Wiktionary MySQL database export

PHP Script:

<?php

require "Database.php";

$tsvInputFilePath = "TEMP-E20121127.tsv";

echo "Importing {$tsvInputFilePath} ...\n";

// Open file
$fp = fopen($tsvInputFilePath, "r");
if($fp === FALSE) {
echo "Could not find file path: " . $tsvInputFilePath;
exit;
}

// Establish DB connection
$db = new Database();

while (!feof($fp)) {

// Get line and parse tab-delimited fields
$ln = fgets($fp);
$parts = explode("\t", $ln);
if(count($parts) < 4) {
continue;
}

$lang = $parts[0];
$word = $parts[1];
$partOfSpeech = $parts[2];
$definitionRaw = $parts[3];

// Insert into database
$db->query("INSERT INTO words (language, word, part_of_speech, definition_raw)
VALUES (?, ?, ?, ?)"
,
$lang, $word, $partOfSpeech, $definitionRaw);

}

echo "done.\n";
exit;

The Database class is wrapper for mysqli, you can find it, along with the script above, in the wiktionary-tsv-import bitbucket repo.

Note that definitions need to be parsed further, as they contain wiki markup. The parsing doesn’t seem difficult and is something I hope to get done in the near future.

Related resources:

There’s valuable stuff from each of the projects above, but like WordNet, requires significantly more time to evaluate and implement in an application, compared to the simple TSV -> MySQL translation.
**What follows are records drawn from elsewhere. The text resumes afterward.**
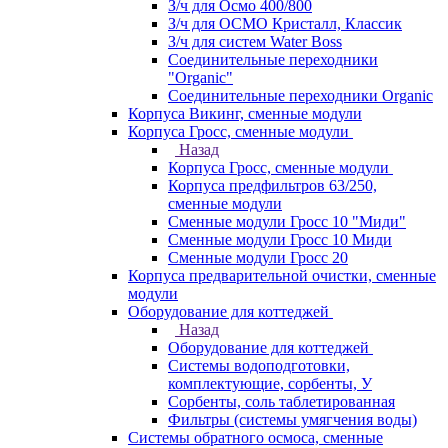
З/ч для Осмо 400/800
З/ч для ОСМО Кристалл, Классик
З/ч для систем Water Boss
Соединительные переходники
"Organic"
Соединительные переходники Organic
Корпуса Викинг, сменные модули
Корпуса Гросс, сменные модули
Назад
Корпуса Гросс, сменные модули
Корпуса предфильтров 63/250,
сменные модули
Сменные модули Гросс 10 "Миди"
Сменные модули Гросс 10 Миди
Сменные модули Гросс 20
Корпуса предварительной очистки, сменные
модули
Оборудование для коттеджей
Назад
Оборудование для коттеджей
Системы водоподготовки,
комплектующие, сорбенты, У
Сорбенты, соль таблетированная
Фильтры (системы умягчения воды)
Системы обратного осмоса, сменные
EDIT (12/13/2015): I’ve updated the MySQL database export. There was some holes in the data because I was using utf8 column encoding for definitions, however, MySQL’s has a weird “UTF-8” implementation that only handles codepoint that up to 3 bytes in size. utf8mb4 encoding needs to be used for a proper UTF-8 encoding supporting up to 4 bytes.